The right of widows to remarry is tacitly taken for granted by the Apostle in Romans 7:3 and 1 Corinthians 7:8; 1 Corinthians 7:39; and, although in the latter passage he advises them to remain as they are, it is because of special reasons of temporal distress. His view on this subject, even in 1 Cor., is separated by a wide chasm from the opinion which became prevalent later when the remarriage of widows was regarded with horror. This view was based on the depreciation of marriage itself as early as the Pastor of Hermas (Mand. iv. 4), but remarriage is not yet regarded as sinful. But it is so regarded by Athenagoras, who says that ‘a second marriage is a pleasing adultery’ (εὐπρεπὴς μοιχεία‚ Leg. 33; cf. Clem. Strom. III. xii. 82, and the long note by A. Hilgenfeld, Nov. Test. extra Canonem Receptum, Leipzig, 1876, p. 173). In 1 Tim. the Apostle shows a much more sympathetic appreciation of family life and of the marriage relationship.

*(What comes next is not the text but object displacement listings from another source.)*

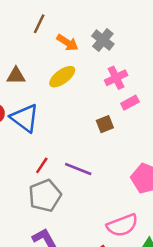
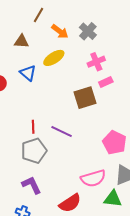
brown triangle: (16, 76) -> (21, 41), moved
blue triangle: (25, 118) -> (28, 73), moved, size x0.7
brown square: (105, 124) -> (85, 98), size x1.6
red line: (42, 165) -> (33, 127), turned -40

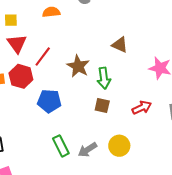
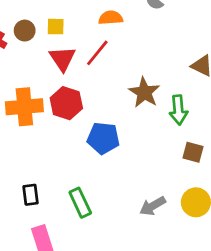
red line: (43, 56) -> (97, 53), moved
brown square: (102, 106) -> (193, 152), moved
green rectangle: (61, 146) -> (80, 203), moved

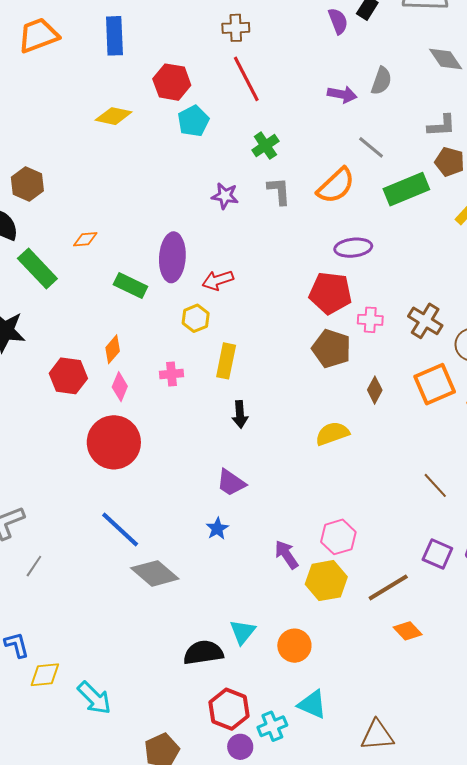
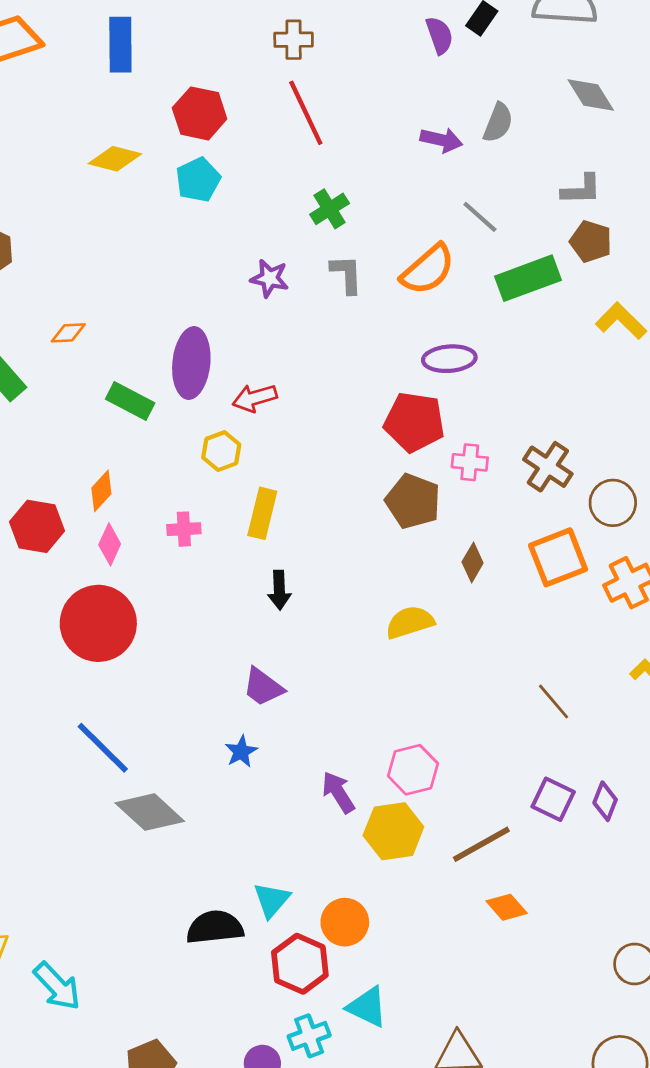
cyan pentagon: (193, 121) -> (198, 180), moved
red hexagon: (229, 709) -> (300, 964), moved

Once, in Revelation 18:7, the term ‘widow’ is used of a city in affliction-a usage borrowed from the OT prophets (cf. Isaiah 47:8). The idea of Grotius that Euodia and Syntyche mentioned in Philippians 4:2 were ‘widows’ can be neither proved nor disproved.

Literature.-Bible Dictionaries, art. ‘Widow.’ For widows of a later age, see E. Hatch, art. ‘Widows,’ in Smith and Cheetham’s DCA ii. 2023 ff.; J. B. Lightfoot, Apostolic Fathers, pt. ii.2, London, 1889, ii. 304, 322; A. Harnack, Mission and Expansion of Christianity, Eng. tr. 2, do., 1908, i. 122. All these discuss the relation between the widow and the deaconess. See, further, J. S. Howson, Deaconesses, London, 1862; Cecilia Robinson, The Ministry of Deaconesses, do., 1898. All expositors of 1 Timothy 5:3-16 deal with the question; see also W. M. Ramsay, Exp , 7th ser., ix. [1910] 436 ff.

Donald Mackenzie.

Bibliography Information
Hastings, James. Entry for 'Widows'. Hastings' Dictionary of the New Testament. https://www.studylight.org/​dictionaries/​eng/​hdn/​w/widows.html. 1906-1918.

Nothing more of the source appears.